_Prompt_
Every picture should be left out, but the lines below must be repeated exactly.

(Saved entries)

*-*-*

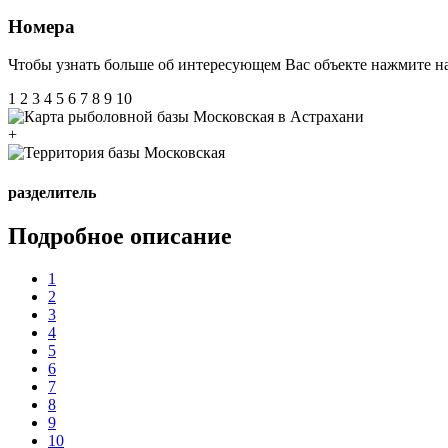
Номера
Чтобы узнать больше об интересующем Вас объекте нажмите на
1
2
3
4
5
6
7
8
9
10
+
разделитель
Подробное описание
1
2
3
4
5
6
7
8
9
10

*-*-*

_Response to this task_
Номера
Чтобы узнать больше об интересующем Вас объекте нажмите на
1
2
3
4
5
6
7
8
9
10
+
разделитель
Подробное описание
1
2
3
4
5
6
7
8
9
10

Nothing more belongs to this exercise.